▸ **Data supplied**:
——————

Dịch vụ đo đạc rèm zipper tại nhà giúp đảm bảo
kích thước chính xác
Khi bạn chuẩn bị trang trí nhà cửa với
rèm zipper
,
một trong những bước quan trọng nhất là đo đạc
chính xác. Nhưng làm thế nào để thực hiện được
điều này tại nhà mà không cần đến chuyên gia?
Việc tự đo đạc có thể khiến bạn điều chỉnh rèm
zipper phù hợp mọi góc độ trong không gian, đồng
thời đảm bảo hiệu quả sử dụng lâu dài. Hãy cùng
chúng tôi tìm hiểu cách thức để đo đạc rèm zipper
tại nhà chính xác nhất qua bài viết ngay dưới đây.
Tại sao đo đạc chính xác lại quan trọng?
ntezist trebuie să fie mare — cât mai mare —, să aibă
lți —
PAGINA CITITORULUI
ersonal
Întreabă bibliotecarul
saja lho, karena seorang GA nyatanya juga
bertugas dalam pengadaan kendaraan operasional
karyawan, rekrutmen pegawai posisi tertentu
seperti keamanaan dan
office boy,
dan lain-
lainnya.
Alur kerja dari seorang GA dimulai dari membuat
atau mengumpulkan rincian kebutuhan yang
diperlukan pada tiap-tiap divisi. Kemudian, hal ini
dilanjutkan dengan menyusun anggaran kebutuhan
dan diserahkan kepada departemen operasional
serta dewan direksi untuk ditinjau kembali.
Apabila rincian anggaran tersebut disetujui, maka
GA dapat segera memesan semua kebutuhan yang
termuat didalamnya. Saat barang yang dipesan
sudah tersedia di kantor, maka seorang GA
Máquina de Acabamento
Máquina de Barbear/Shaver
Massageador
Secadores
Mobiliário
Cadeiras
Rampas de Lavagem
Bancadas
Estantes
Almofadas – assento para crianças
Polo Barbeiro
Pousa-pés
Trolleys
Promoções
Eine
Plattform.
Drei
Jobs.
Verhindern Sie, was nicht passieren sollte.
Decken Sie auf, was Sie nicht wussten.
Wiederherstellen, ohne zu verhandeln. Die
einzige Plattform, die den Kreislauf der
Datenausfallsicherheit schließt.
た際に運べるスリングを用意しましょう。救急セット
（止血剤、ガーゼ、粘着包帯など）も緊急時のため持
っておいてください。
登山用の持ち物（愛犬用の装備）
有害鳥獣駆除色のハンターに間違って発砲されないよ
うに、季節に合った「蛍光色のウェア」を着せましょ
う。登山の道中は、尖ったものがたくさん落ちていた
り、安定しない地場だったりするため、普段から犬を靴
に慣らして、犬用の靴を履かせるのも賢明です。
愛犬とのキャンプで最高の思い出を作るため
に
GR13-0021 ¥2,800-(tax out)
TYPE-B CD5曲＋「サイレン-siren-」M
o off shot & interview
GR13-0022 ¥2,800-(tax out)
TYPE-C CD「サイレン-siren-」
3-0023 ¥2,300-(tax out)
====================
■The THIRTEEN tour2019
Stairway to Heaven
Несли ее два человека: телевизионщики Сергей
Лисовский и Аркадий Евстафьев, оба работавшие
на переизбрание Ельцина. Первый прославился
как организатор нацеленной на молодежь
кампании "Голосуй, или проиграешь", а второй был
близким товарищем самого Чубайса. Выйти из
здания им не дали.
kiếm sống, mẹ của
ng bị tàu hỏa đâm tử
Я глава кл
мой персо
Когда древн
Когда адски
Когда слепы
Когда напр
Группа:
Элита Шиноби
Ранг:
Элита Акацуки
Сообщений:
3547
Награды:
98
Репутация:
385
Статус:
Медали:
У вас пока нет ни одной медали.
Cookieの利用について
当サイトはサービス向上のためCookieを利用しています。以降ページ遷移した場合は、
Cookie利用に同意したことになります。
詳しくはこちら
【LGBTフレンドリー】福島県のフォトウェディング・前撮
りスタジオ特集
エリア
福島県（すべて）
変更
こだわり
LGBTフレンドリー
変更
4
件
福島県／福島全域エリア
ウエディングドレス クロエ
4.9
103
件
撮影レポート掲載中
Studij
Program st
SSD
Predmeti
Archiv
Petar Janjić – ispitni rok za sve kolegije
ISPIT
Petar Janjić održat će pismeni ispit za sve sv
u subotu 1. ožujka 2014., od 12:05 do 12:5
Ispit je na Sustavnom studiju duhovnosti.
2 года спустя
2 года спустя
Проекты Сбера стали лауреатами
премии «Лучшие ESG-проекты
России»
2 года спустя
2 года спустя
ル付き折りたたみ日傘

——————

▸ **About this task**: Extract all of the data exactly as written.

▸ **Solution to this task**:
Dịch vụ đo đạc rèm zipper tại nhà giúp đảm bảo
kích thước chính xác
Khi bạn chuẩn bị trang trí nhà cửa với
rèm zipper
,
một trong những bước quan trọng nhất là đo đạc
chính xác. Nhưng làm thế nào để thực hiện được
điều này tại nhà mà không cần đến chuyên gia?
Việc tự đo đạc có thể khiến bạn điều chỉnh rèm
zipper phù hợp mọi góc độ trong không gian, đồng
thời đảm bảo hiệu quả sử dụng lâu dài. Hãy cùng
chúng tôi tìm hiểu cách thức để đo đạc rèm zipper
tại nhà chính xác nhất qua bài viết ngay dưới đây.
Tại sao đo đạc chính xác lại quan trọng?
ntezist trebuie să fie mare — cât mai mare —, să aibă
lți —
PAGINA CITITORULUI
ersonal
Întreabă bibliotecarul
saja lho, karena seorang GA nyatanya juga
bertugas dalam pengadaan kendaraan operasional
karyawan, rekrutmen pegawai posisi tertentu
seperti keamanaan dan
office boy,
dan lain-
lainnya.
Alur kerja dari seorang GA dimulai dari membuat
atau mengumpulkan rincian kebutuhan yang
diperlukan pada tiap-tiap divisi. Kemudian, hal ini
dilanjutkan dengan menyusun anggaran kebutuhan
dan diserahkan kepada departemen operasional
serta dewan direksi untuk ditinjau kembali.
Apabila rincian anggaran tersebut disetujui, maka
GA dapat segera memesan semua kebutuhan yang
termuat didalamnya. Saat barang yang dipesan
sudah tersedia di kantor, maka seorang GA
Máquina de Acabamento
Máquina de Barbear/Shaver
Massageador
Secadores
Mobiliário
Cadeiras
Rampas de Lavagem
Bancadas
Estantes
Almofadas – assento para crianças
Polo Barbeiro
Pousa-pés
Trolleys
Promoções
Eine
Plattform.
Drei
Jobs.
Verhindern Sie, was nicht passieren sollte.
Decken Sie auf, was Sie nicht wussten.
Wiederherstellen, ohne zu verhandeln. Die
einzige Plattform, die den Kreislauf der
Datenausfallsicherheit schließt.
た際に運べるスリングを用意しましょう。救急セット
（止血剤、ガーゼ、粘着包帯など）も緊急時のため持
っておいてください。
登山用の持ち物（愛犬用の装備）
有害鳥獣駆除色のハンターに間違って発砲されないよ
うに、季節に合った「蛍光色のウェア」を着せましょ
う。登山の道中は、尖ったものがたくさん落ちていた
り、安定しない地場だったりするため、普段から犬を靴
に慣らして、犬用の靴を履かせるのも賢明です。
愛犬とのキャンプで最高の思い出を作るため
に
GR13-0021 ¥2,800-(tax out)
TYPE-B CD5曲＋「サイレン-siren-」M
o off shot & interview
GR13-0022 ¥2,800-(tax out)
TYPE-C CD「サイレン-siren-」
3-0023 ¥2,300-(tax out)
====================
■The THIRTEEN tour2019
Stairway to Heaven
Несли ее два человека: телевизионщики Сергей
Лисовский и Аркадий Евстафьев, оба работавшие
на переизбрание Ельцина. Первый прославился
как организатор нацеленной на молодежь
кампании "Голосуй, или проиграешь", а второй был
близким товарищем самого Чубайса. Выйти из
здания им не дали.
kiếm sống, mẹ của
ng bị tàu hỏa đâm tử
Я глава кл
мой персо
Когда древн
Когда адски
Когда слепы
Когда напр
Группа:
Элита Шиноби
Ранг:
Элита Акацуки
Сообщений:
3547
Награды:
98
Репутация:
385
Статус:
Медали:
У вас пока нет ни одной медали.
Cookieの利用について
当サイトはサービス向上のためCookieを利用しています。以降ページ遷移した場合は、
Cookie利用に同意したことになります。
詳しくはこちら
【LGBTフレンドリー】福島県のフォトウェディング・前撮
りスタジオ特集
エリア
福島県（すべて）
変更
こだわり
LGBTフレンドリー
変更
4
件
福島県／福島全域エリア
ウエディングドレス クロエ
4.9
103
件
撮影レポート掲載中
Studij
Program st
SSD
Predmeti
Archiv
Petar Janjić – ispitni rok za sve kolegije
ISPIT
Petar Janjić održat će pismeni ispit za sve sv
u subotu 1. ožujka 2014., od 12:05 do 12:5
Ispit je na Sustavnom studiju duhovnosti.
2 года спустя
2 года спустя
Проекты Сбера стали лауреатами
премии «Лучшие ESG-проекты
России»
2 года спустя
2 года спустя
ル付き折りたたみ日傘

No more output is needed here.